In the meantime I’m going to go back to booting GRUB2 over IPv4 and be mad about it.
A peek inside PXE – TianoCore EDK II
Googling for anything related to PXE booting is futile. Pages and pages of people way off the mark and no real definitive information. The UEFI 2.1 and 2.7 Implementation specifications are useful, they go into a lot of detail as to what should happen, but it’s up to others to actually write the code. Somehow I did stumble upon TianoCore EDK II, from what I gather was Intel’s original EFI reference code that was open sourced and now has grown into its own reference UEFI codebase. TianoCore is the community, EDK II is the reference implementation.
I have no idea if Supermicro’s UEFI code is based off of EDK, it seems fairly sorta similar from what little I can see at least. Maybe not, because EDK supports UEFI HTTP boot and my Supermicro doesn’t. I give the Intel NUC more possibility that it could be using code from the same pedigree.
EDK II code is a fascinating read, especially the NetworkPkg/UefiPxeBcDxe code that shows an actual PXE implementation, “Start PXE over IPv6” and all.
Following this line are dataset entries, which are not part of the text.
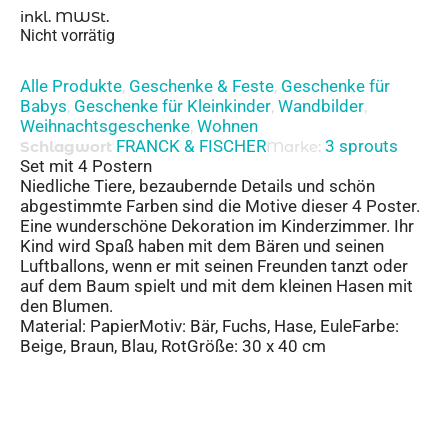
inkl. MWSt.
Nicht vorrätig
Alle Produkte
Geschenke & Feste
Geschenke für
,
,
Babys
Geschenke für Kleinkinder
Wandbilder
,
,
,
Weihnachtsgeschenke
Wohnen
,
FRANCK & FISCHER
3 sprouts
Schlagwort
Marke:
Set mit 4 Postern
Niedliche Tiere, bezaubernde Details und schön
abgestimmte Farben sind die Motive dieser 4 Poster.
Eine wunderschöne Dekoration im Kinderzimmer. Ihr
Kind wird Spaß haben mit dem Bären und seinen
Luftballons, wenn er mit seinen Freunden tanzt oder
auf dem Baum spielt und mit dem kleinen Hasen mit
den Blumen.
Material: PapierMotiv: Bär, Fuchs, Hase, EuleFarbe:
Beige, Braun, Blau, RotGröße: 30 x 40 cm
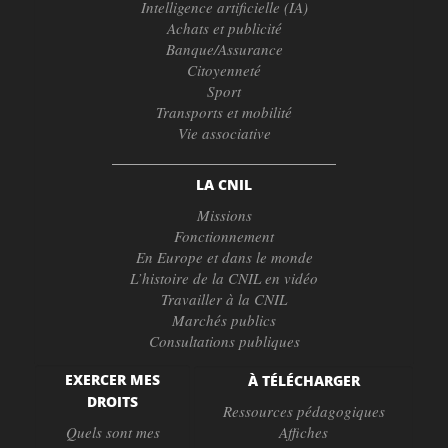
Intelligence artificielle (IA)
Achats et publicité
Banque/Assurance
Citoyenneté
Sport
Transports et mobilité
Vie associative
LA CNIL
Missions
Fonctionnement
En Europe et dans le monde
L’histoire de la CNIL en vidéo
Travailler à la CNIL
Marchés publics
Consultations publiques
EXERCER MES
À TÉLÉCHARGER
DROITS
Ressources pédagogiques
Quels sont mes
Affiches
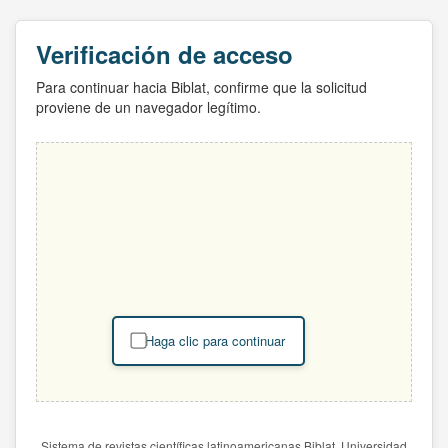
Verificación de acceso
Para continuar hacia Biblat, confirme que la solicitud
proviene de un navegador legítimo.
Haga clic para continuar
Sistema de revistas científicas latinoamericanas Biblat. Universidad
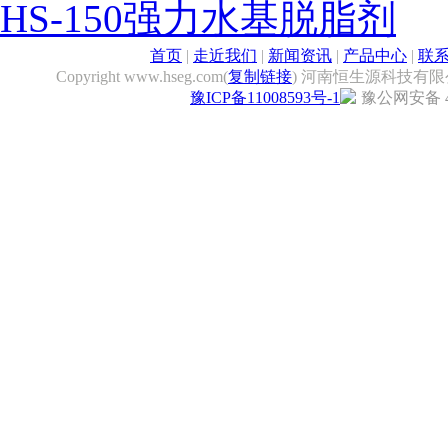
HS-150强力水基脱脂剂
首页
|
走近我们
|
新闻资讯
|
产品中心
|
联
Copyright www.hseg.com(
复制链接
) 河南恒生源科技有限
豫ICP备11008593号-1
豫公网安备 41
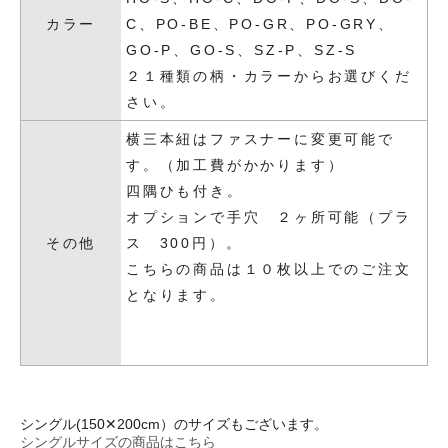
カラー
C、PO-BE、PO-GR、PO-GRY、
GO-P、GO-S、SZ-P、SZ-S
２１種類の柄・カラーからお選びくだ
さい。
横三本紐はファスナーに変更可能で
す。（加工費がかかります）
四隅ひも付き。
オプションで手穴 ２ヶ所可能（プラ
その他
ス 300円）。
こちらの商品は１０枚以上でのご注文
となります。
シングル(150✕200cm）のサイズもございます。
シングルサイズの商品はこちら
It answers a few questions, such as what’s the real format for bootfile-url options in DHCP (tftp://ip.address./path/path/file), or why the leading / slash gets chopped off paths, or the variety of code paths that get you to different PXE-Exx error codes.
Another cute thing I learned from the EDK code, and I’ve seen it on the NUC, is that every dot it prints after “Start PXE over IPv6” means the stack has sent a packet on the network.